> **Problem statement**
Count the lines in the records below that contain the word "screenshot", and give only that count.

> **Data excerpts**

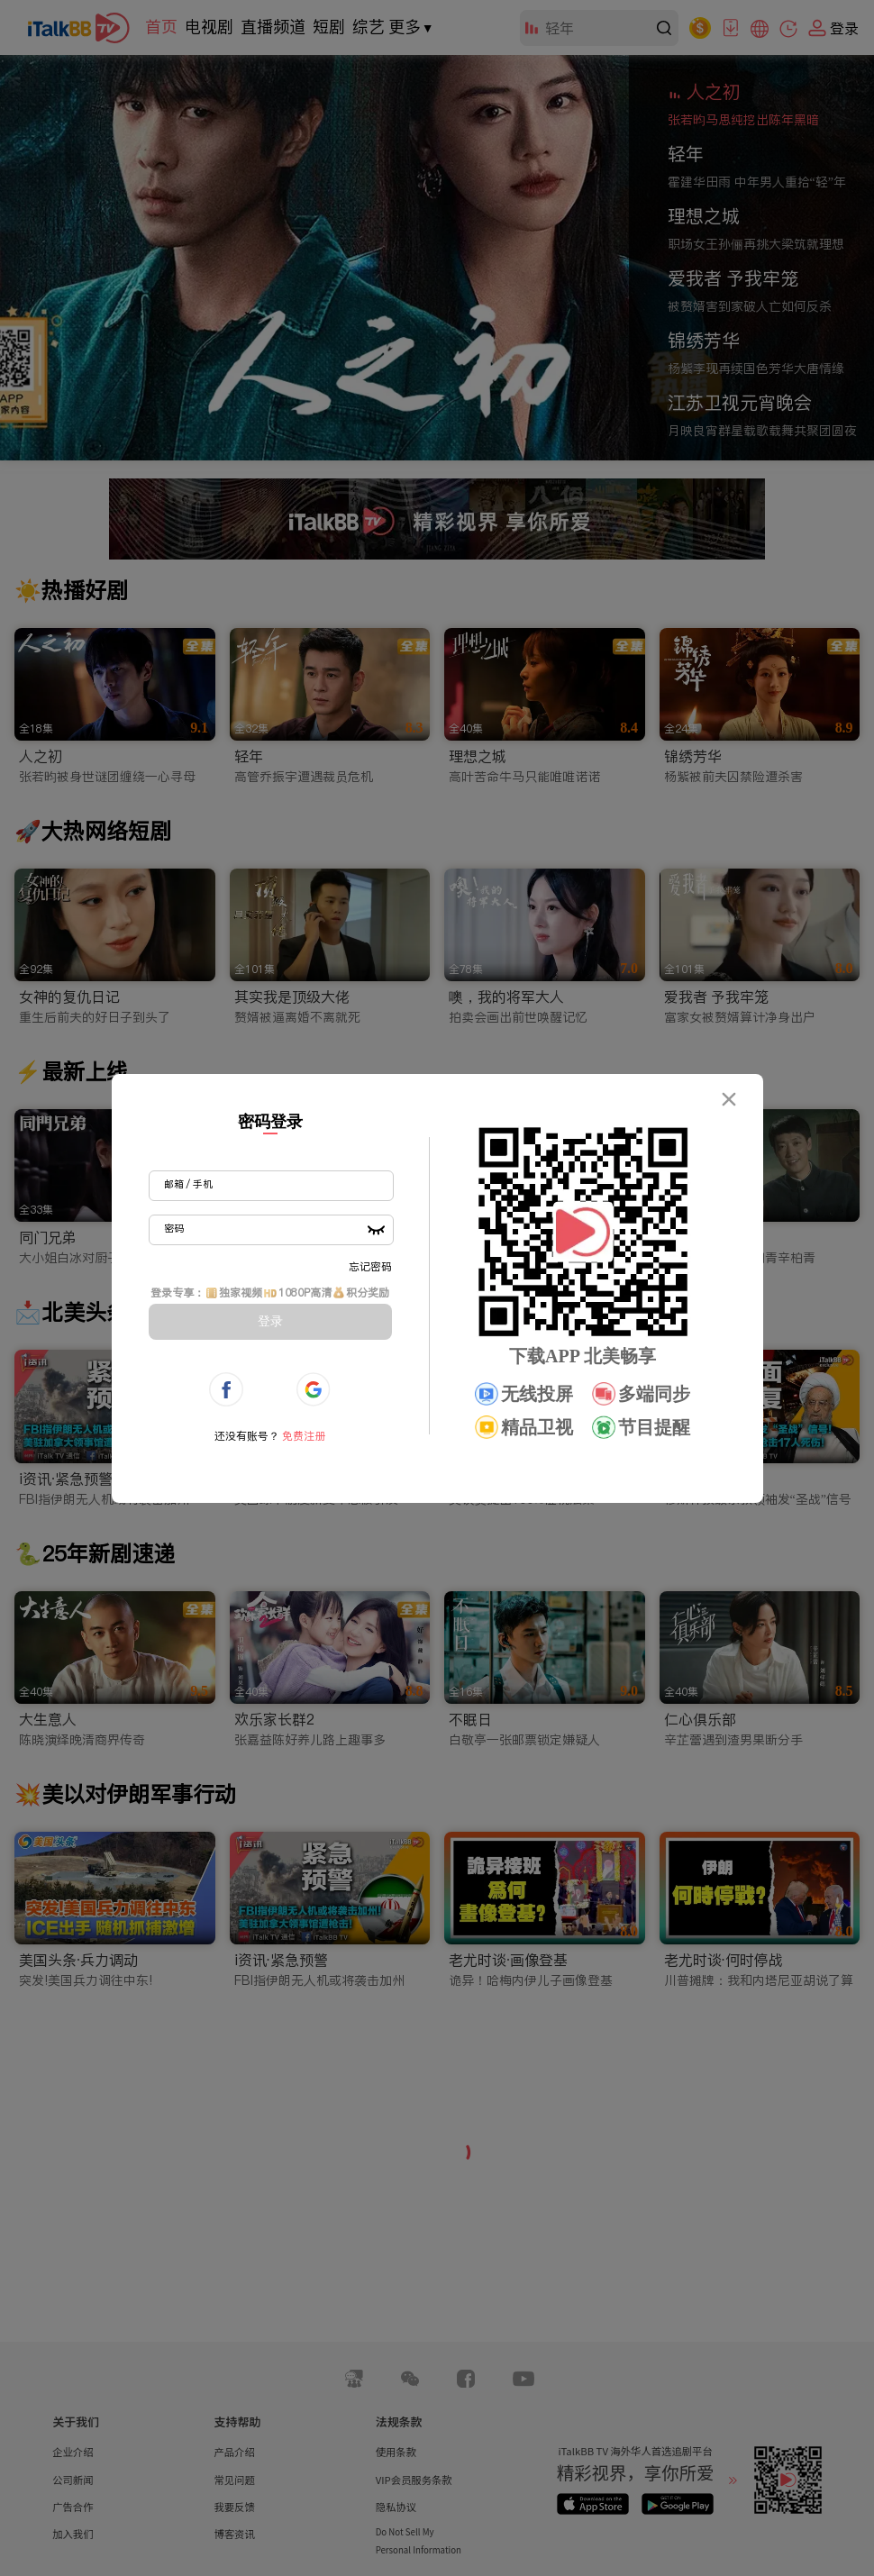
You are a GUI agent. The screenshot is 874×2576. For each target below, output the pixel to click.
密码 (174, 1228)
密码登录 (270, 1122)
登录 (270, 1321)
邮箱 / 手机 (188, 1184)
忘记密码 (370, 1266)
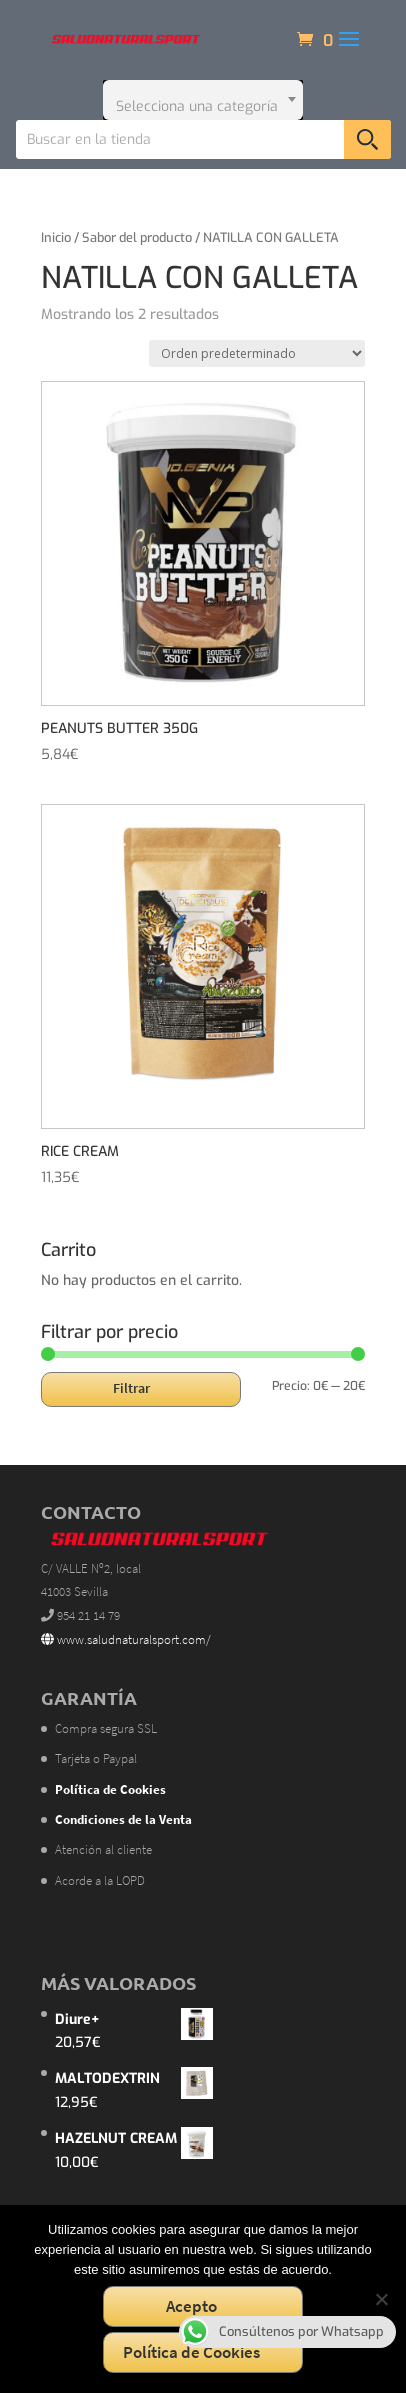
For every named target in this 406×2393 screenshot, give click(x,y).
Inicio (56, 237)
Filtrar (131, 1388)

...

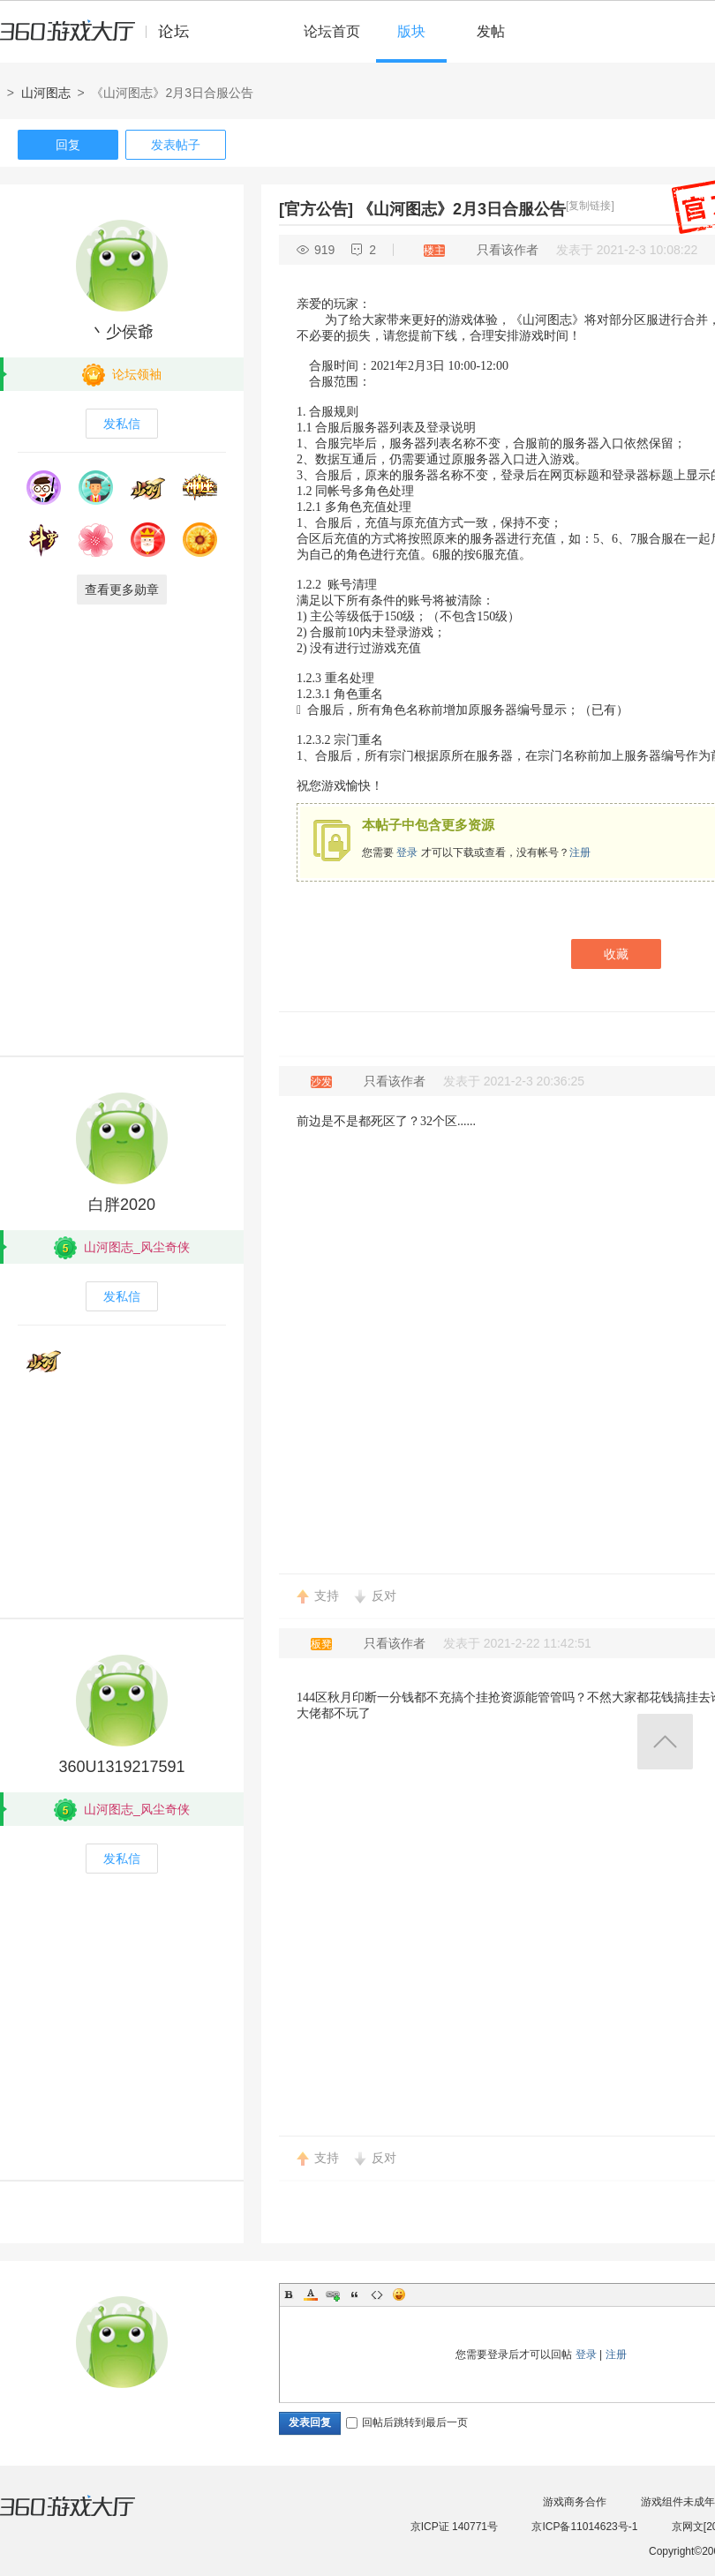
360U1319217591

> **Written answer**
2